Like a contrite husband the day after forgetting his wedding anniversary, trying to enter his home with a forlorn bouquet of roses in hand, a group of repentant Jews gather together after the sin of the spies to try to enter the land of Israel – as if the sin had never happened. And like the husband, this group of Jews arrived at the border only to discover that the key no longer fits the front lock and entering is no longer an option.

And like the husband, they are perplexed. Why was their apology rejected?

After the episode of the spies, though the people were repentant, Moses warned that any attempt to enter the land would fail. And yet a group of Jews ignored Moses’ warning and tried to enter the Land anyway. This desperate group is referred to in the Bible as the ma’apilim, meaning “those who are defiant.” And just as Moses warned, Amalekites, Amorites and Canaanites successfully stopped their attempt and beat them back to Hormah.

Why did God reject their desperate attempt to enter the Land?

Rabbi Naftali Berlin, a 19th-century Torah scholar, explained that these “defiant” men interpreted God’s discouragement as a final test of their resolve. They were willing to risk their lives to enter Israel – even if Moses and the Ark remained in the camp. The ma’apilim were mistaken and paid with their lives, but they meant well. Their attempt illustrated that they had fully repented from the sin of not wanting to enter the land.

But in doing so, they also transgressed, showing that they were not entirely faithful to God’s commands. The ma’apilim thought about themselves and were not paying attention to what God really wanted from them. They wanted to feel good about themselves, to feel like they were the ones who had made things better, that they had personally opened the way to enter Israel.

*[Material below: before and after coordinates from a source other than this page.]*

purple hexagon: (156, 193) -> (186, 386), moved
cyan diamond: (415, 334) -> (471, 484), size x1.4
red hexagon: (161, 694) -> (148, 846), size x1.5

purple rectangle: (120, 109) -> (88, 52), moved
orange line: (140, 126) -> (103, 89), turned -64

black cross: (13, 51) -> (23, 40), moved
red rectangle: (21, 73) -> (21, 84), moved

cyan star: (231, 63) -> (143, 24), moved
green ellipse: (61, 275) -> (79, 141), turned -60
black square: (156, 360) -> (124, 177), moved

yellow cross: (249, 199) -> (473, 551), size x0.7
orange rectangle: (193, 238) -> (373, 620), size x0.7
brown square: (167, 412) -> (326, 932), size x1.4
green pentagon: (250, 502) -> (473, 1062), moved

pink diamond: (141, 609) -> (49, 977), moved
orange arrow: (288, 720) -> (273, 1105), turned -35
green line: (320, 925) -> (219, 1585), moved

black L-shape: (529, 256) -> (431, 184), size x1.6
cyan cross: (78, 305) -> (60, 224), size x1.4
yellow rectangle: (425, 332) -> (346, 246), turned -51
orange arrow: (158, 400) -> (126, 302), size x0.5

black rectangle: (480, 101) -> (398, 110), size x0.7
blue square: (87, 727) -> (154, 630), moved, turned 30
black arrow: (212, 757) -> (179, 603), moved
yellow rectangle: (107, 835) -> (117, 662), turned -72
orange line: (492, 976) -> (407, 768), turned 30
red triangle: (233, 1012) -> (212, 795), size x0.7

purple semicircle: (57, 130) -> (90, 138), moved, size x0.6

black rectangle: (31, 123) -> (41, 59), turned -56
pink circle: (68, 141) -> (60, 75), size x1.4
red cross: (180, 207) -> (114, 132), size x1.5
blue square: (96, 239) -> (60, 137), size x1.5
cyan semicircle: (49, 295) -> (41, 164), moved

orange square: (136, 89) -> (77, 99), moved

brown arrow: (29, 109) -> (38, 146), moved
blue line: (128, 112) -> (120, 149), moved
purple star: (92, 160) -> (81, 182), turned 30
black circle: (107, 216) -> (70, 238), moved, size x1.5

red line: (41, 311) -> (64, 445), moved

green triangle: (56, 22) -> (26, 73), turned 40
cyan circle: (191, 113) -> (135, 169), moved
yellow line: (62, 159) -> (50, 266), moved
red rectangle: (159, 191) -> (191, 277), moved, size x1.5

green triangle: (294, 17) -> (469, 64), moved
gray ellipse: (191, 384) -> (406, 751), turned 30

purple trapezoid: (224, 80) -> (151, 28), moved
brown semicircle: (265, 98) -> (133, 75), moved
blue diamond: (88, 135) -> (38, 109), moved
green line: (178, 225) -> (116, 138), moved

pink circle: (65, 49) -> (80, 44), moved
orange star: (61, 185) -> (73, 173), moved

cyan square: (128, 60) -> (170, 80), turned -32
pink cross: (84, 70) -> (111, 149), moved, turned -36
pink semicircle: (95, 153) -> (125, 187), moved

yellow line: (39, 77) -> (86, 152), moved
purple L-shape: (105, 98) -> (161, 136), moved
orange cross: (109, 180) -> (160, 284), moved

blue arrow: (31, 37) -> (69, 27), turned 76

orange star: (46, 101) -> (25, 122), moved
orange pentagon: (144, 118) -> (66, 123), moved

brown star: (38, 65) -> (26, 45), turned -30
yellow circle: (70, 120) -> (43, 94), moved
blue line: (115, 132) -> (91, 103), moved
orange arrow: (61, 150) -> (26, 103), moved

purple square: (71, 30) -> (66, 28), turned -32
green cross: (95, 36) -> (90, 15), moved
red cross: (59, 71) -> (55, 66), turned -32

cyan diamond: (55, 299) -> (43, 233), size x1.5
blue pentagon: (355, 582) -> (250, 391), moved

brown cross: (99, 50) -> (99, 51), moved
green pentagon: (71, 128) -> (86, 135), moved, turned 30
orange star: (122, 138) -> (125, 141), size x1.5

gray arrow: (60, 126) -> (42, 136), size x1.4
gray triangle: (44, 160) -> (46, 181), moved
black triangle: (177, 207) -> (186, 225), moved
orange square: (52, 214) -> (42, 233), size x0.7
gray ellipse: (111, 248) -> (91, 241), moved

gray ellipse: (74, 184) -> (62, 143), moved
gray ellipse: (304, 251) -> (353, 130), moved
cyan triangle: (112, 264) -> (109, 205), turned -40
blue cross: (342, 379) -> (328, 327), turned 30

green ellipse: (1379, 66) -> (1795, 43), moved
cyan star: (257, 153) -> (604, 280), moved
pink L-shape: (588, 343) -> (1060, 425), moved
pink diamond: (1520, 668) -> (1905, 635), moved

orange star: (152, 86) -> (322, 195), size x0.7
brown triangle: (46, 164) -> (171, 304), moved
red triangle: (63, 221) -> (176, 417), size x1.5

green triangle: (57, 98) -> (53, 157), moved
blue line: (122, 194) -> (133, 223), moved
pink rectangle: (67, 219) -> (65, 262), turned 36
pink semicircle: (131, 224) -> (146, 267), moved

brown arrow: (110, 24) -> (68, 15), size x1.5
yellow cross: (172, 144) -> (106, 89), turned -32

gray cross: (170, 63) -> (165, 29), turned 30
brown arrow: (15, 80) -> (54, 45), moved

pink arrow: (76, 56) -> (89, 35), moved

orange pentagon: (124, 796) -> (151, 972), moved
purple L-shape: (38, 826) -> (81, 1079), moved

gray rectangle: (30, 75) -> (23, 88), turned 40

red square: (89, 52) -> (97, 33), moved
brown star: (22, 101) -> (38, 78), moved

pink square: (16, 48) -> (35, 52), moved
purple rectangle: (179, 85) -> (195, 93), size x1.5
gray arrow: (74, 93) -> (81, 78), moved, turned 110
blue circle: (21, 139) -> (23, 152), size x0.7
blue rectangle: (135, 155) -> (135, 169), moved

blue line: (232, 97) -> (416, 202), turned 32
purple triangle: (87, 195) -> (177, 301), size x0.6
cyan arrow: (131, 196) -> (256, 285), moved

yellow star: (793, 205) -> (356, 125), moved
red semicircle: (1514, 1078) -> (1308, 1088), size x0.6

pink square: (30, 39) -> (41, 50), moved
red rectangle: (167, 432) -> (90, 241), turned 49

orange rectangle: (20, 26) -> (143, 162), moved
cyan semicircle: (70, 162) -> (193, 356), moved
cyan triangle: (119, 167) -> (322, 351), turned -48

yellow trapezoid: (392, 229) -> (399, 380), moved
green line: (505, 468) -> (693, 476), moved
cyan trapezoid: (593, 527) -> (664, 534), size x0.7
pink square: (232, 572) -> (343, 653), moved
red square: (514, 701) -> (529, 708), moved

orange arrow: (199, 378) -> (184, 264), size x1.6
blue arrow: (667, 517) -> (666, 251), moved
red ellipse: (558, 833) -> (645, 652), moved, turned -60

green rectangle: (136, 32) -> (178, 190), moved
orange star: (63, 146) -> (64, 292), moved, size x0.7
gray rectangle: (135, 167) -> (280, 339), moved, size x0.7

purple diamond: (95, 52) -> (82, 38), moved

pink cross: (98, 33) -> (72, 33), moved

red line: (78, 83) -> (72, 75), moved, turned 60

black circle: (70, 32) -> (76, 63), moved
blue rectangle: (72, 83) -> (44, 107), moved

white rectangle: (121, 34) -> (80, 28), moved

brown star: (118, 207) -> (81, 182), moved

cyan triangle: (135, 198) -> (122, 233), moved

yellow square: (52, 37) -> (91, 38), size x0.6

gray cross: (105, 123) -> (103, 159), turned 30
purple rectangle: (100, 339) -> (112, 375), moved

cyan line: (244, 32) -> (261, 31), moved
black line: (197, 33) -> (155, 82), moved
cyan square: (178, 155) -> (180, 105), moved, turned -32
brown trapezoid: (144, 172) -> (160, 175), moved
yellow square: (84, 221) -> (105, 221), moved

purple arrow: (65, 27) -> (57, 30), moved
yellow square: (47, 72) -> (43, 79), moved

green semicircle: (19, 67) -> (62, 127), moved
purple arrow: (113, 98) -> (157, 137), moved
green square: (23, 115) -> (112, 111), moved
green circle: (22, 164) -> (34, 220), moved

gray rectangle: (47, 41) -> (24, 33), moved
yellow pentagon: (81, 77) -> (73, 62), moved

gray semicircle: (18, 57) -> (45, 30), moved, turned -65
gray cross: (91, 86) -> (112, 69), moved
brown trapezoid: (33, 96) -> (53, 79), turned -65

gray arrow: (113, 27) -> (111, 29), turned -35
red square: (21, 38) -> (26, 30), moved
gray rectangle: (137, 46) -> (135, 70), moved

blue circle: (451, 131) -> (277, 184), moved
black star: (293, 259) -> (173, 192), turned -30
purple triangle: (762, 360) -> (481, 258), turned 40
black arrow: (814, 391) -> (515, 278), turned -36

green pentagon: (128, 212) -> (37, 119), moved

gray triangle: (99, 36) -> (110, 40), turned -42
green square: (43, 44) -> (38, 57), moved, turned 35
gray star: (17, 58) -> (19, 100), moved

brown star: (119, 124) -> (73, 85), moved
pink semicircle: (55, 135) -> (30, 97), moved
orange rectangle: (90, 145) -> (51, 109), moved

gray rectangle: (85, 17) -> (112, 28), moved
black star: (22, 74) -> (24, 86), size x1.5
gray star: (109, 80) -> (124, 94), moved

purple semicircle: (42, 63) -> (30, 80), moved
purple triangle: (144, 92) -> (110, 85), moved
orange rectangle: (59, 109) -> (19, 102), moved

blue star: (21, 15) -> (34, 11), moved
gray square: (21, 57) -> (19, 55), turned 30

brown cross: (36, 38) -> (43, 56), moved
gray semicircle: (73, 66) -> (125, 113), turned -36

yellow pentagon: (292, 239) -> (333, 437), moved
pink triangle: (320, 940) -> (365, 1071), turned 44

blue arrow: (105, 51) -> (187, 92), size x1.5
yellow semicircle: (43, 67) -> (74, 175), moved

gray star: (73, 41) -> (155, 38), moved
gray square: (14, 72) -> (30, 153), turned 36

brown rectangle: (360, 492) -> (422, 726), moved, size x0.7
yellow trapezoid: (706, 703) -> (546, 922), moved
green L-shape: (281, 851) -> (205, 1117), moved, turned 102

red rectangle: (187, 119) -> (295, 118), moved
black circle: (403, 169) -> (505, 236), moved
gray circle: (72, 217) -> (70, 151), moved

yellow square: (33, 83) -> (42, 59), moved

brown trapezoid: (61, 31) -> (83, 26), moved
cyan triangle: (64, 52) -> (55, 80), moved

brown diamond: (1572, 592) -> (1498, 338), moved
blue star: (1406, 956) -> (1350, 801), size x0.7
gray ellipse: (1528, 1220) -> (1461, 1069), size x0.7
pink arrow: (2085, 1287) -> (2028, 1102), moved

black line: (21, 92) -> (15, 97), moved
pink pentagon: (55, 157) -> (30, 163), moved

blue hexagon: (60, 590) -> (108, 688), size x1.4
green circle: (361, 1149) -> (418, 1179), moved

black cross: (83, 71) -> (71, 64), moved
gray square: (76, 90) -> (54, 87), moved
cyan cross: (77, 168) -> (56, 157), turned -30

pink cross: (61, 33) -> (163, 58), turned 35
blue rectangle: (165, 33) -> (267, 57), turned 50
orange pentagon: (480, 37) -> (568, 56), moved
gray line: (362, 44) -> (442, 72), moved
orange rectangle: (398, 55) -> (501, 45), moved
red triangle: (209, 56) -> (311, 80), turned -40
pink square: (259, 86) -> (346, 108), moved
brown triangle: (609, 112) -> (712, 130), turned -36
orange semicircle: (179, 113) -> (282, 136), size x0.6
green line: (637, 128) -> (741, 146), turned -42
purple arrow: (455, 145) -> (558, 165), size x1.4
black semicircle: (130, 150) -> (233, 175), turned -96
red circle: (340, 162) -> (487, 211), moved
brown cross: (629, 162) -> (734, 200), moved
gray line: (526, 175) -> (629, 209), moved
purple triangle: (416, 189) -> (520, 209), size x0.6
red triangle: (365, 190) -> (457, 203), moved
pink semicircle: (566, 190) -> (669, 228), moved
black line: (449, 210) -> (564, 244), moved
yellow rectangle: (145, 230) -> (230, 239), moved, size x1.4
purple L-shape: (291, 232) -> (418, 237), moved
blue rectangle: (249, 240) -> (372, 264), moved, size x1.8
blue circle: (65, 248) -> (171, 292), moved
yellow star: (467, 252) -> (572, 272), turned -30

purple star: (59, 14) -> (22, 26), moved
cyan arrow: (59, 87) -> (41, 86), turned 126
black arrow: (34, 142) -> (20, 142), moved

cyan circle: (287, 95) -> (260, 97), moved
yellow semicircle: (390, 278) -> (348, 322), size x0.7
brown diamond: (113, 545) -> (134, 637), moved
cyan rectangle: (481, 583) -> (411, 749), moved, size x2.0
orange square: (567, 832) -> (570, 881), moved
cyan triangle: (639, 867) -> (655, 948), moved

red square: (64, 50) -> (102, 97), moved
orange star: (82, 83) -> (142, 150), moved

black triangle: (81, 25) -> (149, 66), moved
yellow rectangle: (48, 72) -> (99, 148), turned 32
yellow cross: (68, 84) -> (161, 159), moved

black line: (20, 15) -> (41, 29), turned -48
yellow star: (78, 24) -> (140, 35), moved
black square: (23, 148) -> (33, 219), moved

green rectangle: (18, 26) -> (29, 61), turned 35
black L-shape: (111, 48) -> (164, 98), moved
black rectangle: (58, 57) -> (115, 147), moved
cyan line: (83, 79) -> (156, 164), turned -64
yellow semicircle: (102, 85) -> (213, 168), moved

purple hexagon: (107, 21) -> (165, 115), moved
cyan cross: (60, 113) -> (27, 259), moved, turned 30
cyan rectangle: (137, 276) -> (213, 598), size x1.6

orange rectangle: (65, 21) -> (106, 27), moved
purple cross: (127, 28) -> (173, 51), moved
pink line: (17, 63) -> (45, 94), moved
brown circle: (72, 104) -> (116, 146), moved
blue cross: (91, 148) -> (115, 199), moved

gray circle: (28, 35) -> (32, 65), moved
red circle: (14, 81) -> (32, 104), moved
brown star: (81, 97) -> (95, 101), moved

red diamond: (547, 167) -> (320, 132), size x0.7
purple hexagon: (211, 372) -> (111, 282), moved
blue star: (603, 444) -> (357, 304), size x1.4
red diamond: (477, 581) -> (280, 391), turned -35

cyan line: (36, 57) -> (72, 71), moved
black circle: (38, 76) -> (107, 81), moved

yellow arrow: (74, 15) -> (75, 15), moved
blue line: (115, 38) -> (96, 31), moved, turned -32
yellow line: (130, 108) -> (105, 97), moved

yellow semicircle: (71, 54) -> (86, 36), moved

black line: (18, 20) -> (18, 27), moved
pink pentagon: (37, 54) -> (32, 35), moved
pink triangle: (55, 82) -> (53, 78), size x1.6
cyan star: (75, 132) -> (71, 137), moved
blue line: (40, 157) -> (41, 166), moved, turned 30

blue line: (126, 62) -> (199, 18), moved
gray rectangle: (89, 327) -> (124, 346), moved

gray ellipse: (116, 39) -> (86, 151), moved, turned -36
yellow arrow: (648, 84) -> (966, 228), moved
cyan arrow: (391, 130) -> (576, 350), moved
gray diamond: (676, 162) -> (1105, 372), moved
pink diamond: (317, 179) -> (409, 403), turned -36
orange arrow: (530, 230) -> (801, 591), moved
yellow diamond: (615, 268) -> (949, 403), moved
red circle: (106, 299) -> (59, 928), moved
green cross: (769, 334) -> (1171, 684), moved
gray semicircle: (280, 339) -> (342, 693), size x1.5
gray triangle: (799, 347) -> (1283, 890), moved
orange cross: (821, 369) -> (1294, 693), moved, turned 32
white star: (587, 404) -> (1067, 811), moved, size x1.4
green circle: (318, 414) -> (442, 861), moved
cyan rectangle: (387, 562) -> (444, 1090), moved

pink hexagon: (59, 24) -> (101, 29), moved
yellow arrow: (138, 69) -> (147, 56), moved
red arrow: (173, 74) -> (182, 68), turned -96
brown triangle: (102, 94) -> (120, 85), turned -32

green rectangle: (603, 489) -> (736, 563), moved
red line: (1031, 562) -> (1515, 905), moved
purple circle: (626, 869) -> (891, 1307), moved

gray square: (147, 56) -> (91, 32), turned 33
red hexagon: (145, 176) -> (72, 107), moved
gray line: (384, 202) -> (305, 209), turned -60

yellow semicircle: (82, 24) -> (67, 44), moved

But in doing so they were making amends on their own terms without regard for the One they had wronged. Hastening the redemption is only possible if we follow God’s plan.

In our own lives, seeking forgiveness is not about making ourselves feel better or regaining the sense of “I’m a good person.” The way to reconcile with someone we have hurt is to listen to them and genuinely determine what they need at the moment. Otherwise, we are making amends on our own terms without regard for the person we have wronged.